-------- THE DATA --------

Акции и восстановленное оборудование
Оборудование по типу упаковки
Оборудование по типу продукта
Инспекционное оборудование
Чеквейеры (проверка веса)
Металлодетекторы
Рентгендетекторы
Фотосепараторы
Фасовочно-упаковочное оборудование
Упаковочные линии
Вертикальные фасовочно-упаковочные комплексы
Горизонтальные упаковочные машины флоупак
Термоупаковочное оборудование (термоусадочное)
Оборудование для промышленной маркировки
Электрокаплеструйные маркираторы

--------

*AIM OF THE TASK*
Every entry above should be given again exactly as shown.

*TASK SOLUTION*
Акции и восстановленное оборудование
Оборудование по типу упаковки
Оборудование по типу продукта
Инспекционное оборудование
Чеквейеры (проверка веса)
Металлодетекторы
Рентгендетекторы
Фотосепараторы
Фасовочно-упаковочное оборудование
Упаковочные линии
Вертикальные фасовочно-упаковочные комплексы
Горизонтальные упаковочные машины флоупак
Термоупаковочное оборудование (термоусадочное)
Оборудование для промышленной маркировки
Электрокаплеструйные маркираторы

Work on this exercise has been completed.